[Saved entries]
________________________________________
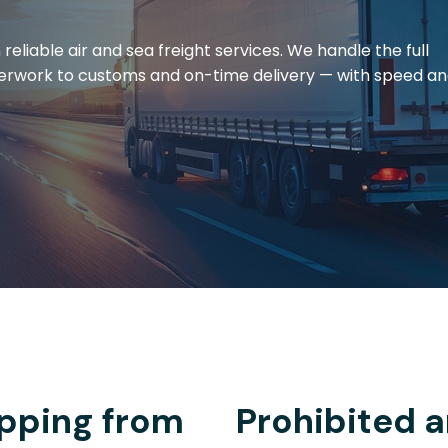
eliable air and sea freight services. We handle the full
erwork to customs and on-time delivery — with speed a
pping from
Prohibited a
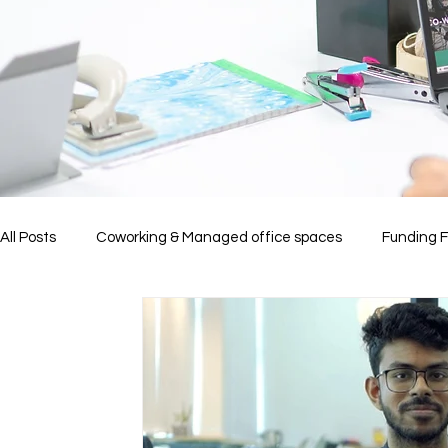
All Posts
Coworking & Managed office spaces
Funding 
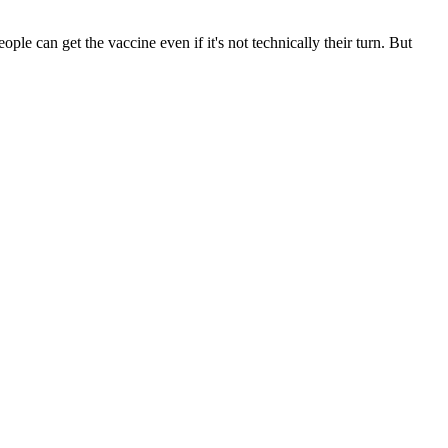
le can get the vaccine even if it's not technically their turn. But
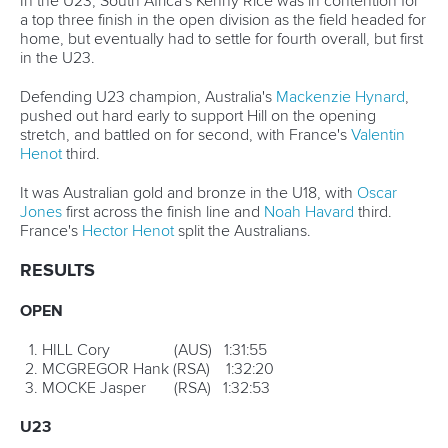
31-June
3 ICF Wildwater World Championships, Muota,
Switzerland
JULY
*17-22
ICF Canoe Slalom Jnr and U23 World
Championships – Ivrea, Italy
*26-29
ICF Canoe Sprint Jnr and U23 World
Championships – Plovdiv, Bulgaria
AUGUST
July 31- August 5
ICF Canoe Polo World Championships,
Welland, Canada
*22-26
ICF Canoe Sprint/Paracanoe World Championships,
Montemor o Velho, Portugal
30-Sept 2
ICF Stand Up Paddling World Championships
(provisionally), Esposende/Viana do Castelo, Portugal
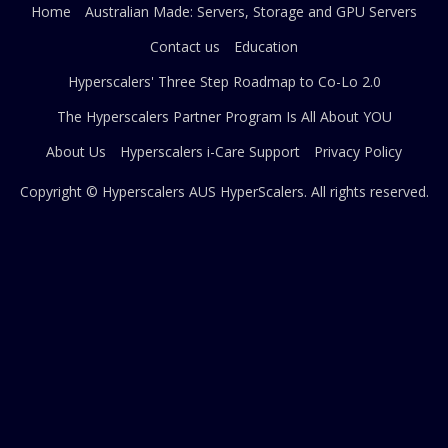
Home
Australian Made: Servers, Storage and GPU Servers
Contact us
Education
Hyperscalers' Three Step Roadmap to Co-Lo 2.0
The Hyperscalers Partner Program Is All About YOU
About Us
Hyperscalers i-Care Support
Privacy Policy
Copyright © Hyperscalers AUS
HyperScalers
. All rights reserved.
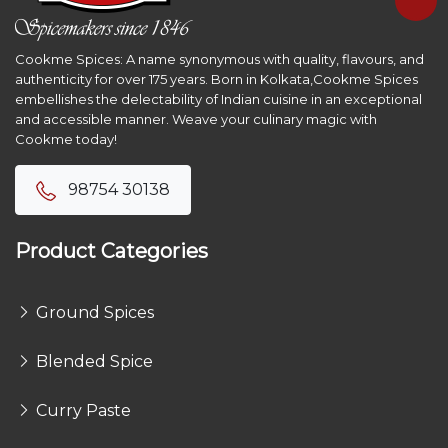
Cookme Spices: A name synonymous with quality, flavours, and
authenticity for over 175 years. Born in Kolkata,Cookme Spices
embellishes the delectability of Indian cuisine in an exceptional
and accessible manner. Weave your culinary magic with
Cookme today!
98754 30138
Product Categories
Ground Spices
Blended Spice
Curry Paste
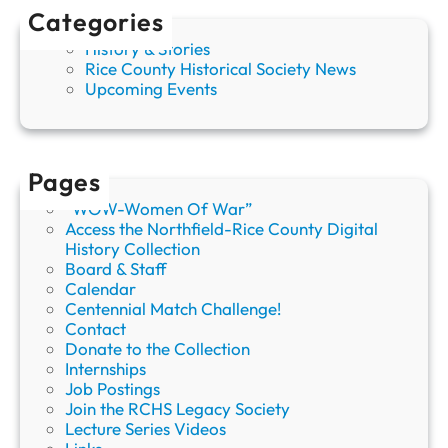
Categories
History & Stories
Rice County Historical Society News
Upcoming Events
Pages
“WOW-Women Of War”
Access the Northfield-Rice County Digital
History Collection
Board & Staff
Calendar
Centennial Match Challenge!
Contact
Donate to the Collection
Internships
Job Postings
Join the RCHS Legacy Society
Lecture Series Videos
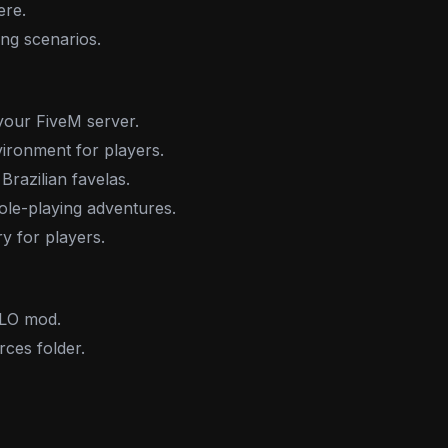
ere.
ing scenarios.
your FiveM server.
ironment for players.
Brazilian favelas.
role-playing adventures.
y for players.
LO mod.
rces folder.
________________________________________
§ ASSIGNMENT
Whenever a line in the data holds "Collection", copy that line.

§ RESPONSE BOX
History Collection
Donate to the Collection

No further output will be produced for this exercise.